**Problem details**. From the entries that follow, copy each line in which "ouder" appears.

Entries provided START

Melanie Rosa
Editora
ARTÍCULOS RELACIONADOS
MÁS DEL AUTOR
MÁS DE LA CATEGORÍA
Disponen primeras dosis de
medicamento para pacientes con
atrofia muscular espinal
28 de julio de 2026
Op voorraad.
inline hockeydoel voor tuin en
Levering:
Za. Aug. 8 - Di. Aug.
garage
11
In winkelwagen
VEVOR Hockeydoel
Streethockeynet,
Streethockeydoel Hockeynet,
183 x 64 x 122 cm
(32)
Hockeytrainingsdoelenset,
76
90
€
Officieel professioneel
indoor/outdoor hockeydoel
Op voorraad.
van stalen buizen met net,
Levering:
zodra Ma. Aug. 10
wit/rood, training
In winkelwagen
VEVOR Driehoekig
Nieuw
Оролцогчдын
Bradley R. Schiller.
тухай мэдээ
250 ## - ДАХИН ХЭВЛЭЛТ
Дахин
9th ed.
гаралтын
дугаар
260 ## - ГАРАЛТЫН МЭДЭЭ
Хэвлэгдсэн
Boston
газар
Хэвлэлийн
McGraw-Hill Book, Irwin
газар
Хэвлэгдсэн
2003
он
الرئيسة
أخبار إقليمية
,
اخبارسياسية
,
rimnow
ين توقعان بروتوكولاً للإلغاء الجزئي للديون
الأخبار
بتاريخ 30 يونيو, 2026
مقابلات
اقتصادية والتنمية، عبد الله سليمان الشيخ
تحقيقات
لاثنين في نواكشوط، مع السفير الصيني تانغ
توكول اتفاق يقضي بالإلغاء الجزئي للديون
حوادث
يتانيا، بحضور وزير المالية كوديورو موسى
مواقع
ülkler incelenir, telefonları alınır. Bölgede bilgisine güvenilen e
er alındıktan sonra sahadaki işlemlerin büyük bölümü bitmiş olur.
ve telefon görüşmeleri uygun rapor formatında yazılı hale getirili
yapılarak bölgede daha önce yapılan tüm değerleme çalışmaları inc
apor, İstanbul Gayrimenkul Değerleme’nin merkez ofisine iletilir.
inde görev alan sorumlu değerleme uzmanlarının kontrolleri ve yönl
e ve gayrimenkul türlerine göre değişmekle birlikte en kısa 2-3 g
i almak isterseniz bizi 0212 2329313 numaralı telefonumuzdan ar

Entries provided END
Entries provided START

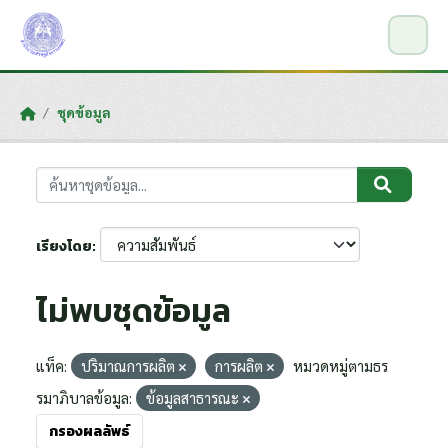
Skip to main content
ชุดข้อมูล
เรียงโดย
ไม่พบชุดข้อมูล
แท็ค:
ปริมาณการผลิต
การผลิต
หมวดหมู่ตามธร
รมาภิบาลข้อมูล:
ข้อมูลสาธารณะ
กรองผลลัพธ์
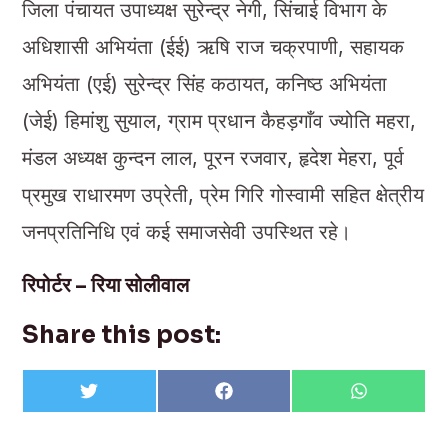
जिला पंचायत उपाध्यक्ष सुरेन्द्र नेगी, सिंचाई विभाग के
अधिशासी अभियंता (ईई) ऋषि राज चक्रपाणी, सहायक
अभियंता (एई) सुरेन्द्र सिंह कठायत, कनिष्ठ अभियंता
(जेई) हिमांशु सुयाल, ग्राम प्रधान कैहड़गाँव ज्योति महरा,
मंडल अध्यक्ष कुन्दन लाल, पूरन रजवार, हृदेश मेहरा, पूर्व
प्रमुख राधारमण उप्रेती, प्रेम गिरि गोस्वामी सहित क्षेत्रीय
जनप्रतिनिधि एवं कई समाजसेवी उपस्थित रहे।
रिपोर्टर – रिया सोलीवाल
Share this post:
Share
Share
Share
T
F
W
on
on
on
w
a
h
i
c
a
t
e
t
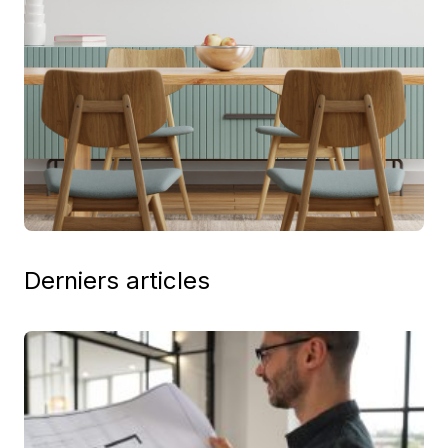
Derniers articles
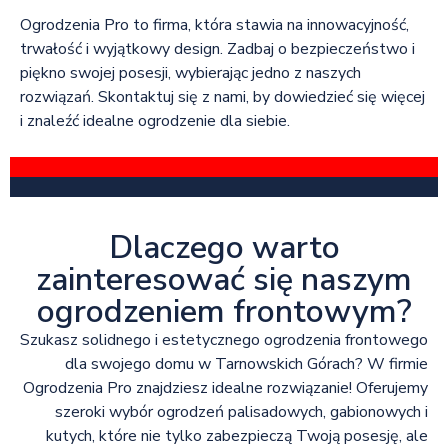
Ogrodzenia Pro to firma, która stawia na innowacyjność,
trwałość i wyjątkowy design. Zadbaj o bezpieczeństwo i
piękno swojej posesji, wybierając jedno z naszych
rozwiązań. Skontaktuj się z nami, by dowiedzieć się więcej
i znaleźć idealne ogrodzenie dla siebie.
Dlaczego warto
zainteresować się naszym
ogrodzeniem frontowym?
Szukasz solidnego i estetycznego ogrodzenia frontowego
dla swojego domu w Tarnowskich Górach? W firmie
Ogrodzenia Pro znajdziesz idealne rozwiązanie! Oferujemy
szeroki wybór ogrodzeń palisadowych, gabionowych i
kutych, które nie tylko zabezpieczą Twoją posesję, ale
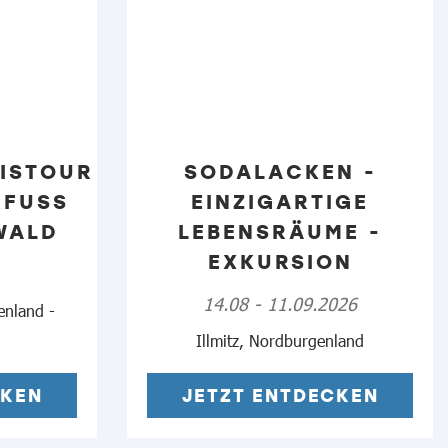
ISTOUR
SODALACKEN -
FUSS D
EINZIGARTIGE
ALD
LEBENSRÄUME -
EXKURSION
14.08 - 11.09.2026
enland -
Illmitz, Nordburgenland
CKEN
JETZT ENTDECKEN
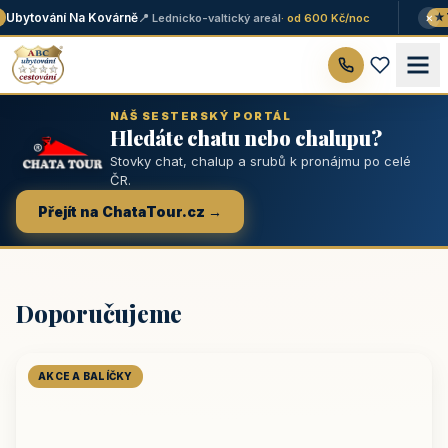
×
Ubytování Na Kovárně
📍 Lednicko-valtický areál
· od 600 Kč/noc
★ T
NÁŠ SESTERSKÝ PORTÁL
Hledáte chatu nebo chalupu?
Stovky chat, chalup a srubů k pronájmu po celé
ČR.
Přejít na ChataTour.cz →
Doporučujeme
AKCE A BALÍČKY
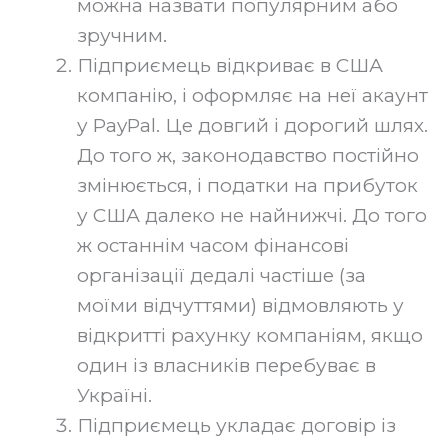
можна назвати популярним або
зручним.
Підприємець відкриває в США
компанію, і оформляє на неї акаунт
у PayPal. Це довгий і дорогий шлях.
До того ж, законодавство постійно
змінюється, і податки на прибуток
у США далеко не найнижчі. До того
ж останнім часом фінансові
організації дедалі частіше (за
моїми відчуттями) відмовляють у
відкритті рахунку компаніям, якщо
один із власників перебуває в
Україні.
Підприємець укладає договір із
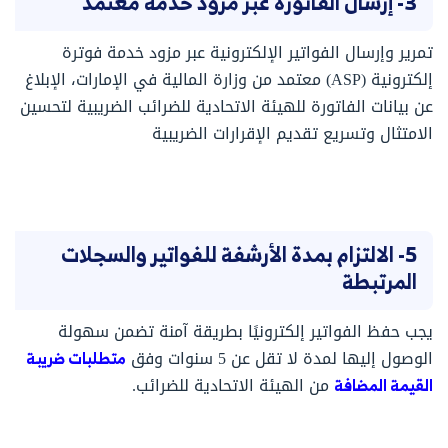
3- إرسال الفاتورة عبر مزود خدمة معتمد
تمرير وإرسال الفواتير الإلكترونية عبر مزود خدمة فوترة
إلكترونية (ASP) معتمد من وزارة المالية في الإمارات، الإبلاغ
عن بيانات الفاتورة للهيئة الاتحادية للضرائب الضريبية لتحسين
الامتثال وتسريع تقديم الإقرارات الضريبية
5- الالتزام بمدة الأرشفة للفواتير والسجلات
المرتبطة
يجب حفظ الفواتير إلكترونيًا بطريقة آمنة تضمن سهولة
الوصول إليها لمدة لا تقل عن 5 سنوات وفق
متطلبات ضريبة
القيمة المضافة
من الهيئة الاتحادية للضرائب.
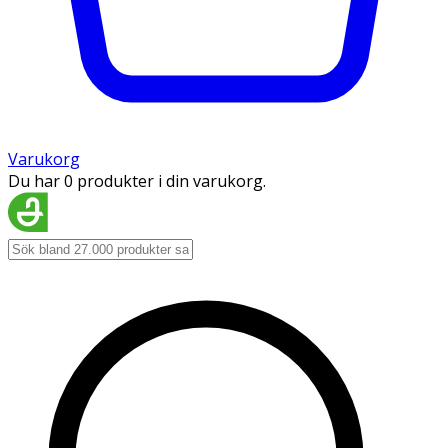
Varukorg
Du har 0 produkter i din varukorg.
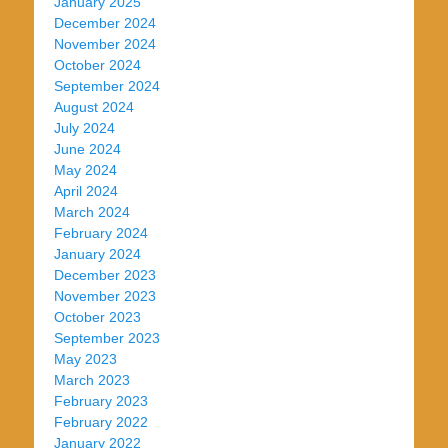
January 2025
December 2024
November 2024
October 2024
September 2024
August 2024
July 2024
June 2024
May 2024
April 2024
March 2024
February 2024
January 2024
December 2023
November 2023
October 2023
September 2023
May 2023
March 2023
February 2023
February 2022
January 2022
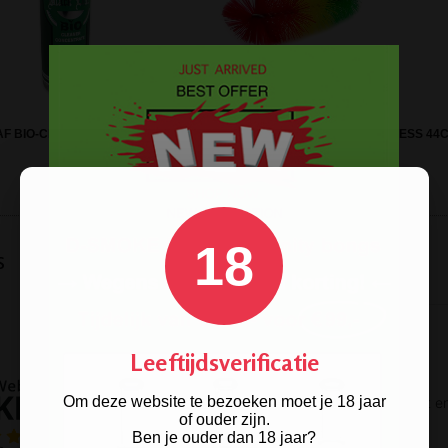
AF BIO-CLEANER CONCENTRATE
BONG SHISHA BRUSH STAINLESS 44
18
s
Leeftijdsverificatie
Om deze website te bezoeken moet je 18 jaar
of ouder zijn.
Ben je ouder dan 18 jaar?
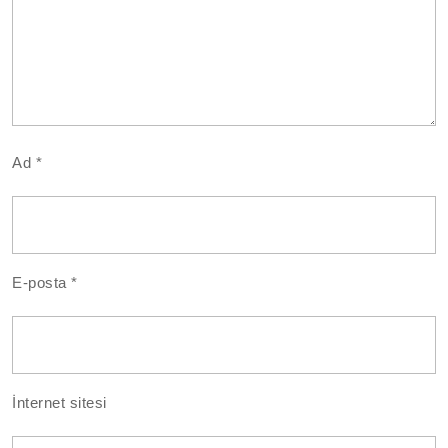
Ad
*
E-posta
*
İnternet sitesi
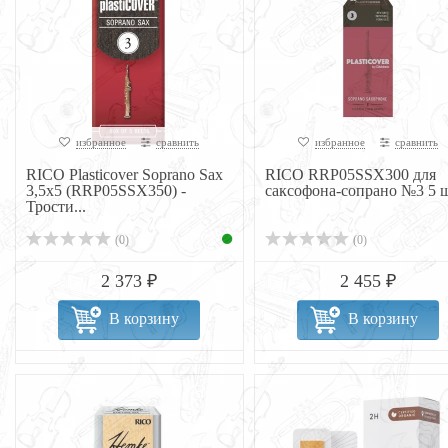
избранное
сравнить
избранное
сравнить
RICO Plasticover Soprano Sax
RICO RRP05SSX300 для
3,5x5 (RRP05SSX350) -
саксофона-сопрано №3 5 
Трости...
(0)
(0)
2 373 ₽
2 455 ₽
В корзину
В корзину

Entries provided END

**Completed exercise**.
of ouder zijn.
Ben je ouder dan 18 jaar?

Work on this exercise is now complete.